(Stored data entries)

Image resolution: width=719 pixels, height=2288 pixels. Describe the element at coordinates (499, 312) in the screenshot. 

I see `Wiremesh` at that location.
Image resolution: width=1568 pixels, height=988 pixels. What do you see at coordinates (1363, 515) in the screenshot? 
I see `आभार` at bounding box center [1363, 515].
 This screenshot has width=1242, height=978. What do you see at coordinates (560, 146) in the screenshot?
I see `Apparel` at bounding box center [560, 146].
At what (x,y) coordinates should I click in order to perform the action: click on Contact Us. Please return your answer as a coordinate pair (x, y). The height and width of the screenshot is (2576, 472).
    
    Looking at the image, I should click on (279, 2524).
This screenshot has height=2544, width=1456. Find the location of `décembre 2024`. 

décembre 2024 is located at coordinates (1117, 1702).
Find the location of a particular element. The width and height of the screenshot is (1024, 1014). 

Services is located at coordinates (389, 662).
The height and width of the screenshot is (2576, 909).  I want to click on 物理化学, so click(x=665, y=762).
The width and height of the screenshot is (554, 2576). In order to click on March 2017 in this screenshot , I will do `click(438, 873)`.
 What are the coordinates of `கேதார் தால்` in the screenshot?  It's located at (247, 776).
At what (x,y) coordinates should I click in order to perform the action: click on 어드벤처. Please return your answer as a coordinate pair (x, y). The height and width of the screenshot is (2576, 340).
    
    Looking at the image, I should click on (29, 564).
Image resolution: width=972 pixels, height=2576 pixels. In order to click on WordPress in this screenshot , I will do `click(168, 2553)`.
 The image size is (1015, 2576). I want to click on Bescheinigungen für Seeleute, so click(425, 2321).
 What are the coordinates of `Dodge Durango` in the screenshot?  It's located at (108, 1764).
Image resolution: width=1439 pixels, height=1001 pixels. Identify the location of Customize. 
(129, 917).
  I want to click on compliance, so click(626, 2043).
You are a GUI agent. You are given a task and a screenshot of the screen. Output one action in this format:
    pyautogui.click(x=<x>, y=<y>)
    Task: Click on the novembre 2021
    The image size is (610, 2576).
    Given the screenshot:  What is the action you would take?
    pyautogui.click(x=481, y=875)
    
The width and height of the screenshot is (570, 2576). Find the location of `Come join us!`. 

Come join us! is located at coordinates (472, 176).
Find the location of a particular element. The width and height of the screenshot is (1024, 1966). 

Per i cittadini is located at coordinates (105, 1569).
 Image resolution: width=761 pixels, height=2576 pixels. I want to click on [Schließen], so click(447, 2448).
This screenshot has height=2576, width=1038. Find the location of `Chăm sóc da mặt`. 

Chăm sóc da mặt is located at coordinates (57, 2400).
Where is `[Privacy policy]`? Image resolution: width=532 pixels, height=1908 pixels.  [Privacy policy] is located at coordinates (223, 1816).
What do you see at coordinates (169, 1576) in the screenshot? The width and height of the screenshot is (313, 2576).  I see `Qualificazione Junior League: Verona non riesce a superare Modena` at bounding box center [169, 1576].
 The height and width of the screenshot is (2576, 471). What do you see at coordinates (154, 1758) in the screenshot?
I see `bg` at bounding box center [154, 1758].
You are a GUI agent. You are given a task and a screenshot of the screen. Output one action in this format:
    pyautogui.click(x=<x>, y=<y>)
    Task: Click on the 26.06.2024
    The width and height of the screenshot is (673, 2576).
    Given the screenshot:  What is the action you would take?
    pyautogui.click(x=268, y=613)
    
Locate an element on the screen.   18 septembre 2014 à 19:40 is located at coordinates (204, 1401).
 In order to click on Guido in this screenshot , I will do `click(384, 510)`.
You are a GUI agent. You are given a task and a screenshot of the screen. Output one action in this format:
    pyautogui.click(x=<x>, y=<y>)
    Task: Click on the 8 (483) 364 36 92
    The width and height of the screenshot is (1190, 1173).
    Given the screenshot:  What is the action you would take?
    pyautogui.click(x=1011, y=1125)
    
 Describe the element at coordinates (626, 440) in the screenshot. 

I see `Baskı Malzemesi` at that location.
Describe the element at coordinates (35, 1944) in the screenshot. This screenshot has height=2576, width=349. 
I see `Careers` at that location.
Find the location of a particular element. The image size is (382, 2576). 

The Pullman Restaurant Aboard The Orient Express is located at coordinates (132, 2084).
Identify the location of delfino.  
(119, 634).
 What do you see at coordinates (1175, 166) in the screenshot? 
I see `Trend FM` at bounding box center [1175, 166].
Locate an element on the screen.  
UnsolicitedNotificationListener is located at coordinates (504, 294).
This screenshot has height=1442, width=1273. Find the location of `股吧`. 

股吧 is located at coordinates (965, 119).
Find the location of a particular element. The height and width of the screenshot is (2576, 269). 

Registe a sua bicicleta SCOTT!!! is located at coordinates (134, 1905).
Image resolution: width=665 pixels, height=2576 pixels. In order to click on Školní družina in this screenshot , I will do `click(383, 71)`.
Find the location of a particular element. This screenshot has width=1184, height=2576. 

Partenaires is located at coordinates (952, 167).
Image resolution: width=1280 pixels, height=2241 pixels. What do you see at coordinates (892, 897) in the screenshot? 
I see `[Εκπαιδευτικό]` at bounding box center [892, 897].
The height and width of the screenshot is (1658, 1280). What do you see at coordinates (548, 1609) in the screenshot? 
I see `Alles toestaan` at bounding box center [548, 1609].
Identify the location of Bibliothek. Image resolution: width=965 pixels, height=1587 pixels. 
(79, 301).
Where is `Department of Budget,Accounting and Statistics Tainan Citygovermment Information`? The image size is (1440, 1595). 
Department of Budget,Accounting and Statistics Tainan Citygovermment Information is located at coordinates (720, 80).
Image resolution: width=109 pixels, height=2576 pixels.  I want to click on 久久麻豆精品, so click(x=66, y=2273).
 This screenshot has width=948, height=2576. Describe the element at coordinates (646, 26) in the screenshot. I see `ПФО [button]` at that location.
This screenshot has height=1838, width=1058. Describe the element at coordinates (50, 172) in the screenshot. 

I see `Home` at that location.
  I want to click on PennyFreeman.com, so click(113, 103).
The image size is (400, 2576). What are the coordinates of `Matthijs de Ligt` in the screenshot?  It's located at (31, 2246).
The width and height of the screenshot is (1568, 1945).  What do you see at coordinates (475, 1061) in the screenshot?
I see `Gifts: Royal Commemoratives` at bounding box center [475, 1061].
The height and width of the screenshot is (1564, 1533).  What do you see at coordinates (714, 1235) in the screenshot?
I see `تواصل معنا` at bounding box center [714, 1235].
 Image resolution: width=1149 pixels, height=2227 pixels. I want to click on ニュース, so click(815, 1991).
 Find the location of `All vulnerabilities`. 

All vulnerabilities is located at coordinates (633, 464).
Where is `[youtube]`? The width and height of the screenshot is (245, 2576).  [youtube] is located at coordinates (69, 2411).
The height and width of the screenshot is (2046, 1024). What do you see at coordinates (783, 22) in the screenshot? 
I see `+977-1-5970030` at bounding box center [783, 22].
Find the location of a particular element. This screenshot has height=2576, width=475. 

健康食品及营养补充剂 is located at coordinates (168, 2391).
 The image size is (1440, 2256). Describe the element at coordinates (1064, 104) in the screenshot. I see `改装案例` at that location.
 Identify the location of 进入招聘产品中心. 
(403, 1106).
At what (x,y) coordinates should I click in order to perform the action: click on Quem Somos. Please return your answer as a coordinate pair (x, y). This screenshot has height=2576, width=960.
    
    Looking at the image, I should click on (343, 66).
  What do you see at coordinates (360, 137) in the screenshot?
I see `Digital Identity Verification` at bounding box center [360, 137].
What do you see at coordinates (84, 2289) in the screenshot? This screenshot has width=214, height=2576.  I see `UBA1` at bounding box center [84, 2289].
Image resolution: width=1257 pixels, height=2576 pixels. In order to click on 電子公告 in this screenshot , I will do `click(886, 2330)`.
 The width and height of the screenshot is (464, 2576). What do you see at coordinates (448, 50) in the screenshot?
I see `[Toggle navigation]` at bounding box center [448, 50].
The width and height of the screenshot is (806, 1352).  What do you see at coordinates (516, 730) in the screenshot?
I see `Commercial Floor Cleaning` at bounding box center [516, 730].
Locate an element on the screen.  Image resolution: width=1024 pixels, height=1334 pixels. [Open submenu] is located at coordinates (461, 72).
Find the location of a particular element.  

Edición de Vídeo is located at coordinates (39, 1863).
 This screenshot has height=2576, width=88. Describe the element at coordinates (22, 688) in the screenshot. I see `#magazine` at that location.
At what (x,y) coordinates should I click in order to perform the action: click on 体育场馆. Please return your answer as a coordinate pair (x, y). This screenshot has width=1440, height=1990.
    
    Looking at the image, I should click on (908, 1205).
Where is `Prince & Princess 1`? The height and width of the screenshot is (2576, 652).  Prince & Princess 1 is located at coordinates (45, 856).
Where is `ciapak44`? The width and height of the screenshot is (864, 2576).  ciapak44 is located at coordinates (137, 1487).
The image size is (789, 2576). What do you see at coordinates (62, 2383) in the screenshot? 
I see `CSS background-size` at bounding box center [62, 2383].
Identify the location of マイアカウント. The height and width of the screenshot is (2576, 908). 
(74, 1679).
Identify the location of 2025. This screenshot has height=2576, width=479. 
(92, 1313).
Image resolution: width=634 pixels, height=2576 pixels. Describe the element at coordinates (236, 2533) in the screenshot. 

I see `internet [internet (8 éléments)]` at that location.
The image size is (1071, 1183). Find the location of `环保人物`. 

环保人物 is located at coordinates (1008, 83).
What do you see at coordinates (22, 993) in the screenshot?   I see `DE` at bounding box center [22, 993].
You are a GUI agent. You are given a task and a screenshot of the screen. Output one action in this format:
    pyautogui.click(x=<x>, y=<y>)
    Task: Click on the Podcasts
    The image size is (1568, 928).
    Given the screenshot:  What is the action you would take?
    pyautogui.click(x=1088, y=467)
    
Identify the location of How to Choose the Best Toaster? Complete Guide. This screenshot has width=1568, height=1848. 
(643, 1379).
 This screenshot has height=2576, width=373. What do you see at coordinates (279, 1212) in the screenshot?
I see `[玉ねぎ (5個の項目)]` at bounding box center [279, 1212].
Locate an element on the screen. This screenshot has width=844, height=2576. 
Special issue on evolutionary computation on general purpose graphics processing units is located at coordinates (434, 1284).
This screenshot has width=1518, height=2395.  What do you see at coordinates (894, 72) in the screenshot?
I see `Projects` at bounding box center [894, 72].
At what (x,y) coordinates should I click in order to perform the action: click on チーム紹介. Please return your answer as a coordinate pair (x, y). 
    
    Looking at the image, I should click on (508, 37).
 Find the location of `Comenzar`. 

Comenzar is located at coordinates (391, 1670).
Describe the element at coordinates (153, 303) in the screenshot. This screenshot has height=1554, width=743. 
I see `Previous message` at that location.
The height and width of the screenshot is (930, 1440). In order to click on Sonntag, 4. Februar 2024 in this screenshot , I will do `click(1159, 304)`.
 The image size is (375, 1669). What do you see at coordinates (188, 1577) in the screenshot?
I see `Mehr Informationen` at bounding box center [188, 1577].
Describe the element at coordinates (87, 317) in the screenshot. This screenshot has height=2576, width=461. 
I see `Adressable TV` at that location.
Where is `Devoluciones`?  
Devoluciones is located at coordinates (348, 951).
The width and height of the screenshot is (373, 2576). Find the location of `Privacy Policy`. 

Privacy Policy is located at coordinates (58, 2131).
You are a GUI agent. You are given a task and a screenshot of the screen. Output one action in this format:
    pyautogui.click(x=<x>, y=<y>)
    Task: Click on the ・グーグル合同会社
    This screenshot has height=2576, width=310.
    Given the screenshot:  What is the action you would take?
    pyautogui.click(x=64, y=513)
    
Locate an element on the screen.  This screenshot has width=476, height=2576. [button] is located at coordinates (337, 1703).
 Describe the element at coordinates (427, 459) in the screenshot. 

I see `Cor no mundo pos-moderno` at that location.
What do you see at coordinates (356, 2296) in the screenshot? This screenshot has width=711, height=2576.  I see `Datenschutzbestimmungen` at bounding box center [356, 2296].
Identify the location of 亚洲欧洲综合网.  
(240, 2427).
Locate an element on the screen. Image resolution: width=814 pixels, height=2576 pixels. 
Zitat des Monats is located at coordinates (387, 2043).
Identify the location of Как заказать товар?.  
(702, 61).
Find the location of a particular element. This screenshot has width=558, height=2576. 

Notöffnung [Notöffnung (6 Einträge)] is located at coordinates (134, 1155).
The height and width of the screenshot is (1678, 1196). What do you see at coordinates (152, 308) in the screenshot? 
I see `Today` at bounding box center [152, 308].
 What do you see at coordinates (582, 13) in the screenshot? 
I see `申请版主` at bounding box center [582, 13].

EXERCISE PROMPT: Copy exactly the lines that begin with the one containing "What do you see at coordinates (582, 13)" and continue to the end of the records, both included, and nothing more.

FINISHED EXERCISE:
 What do you see at coordinates (582, 13) in the screenshot? 
I see `申请版主` at bounding box center [582, 13].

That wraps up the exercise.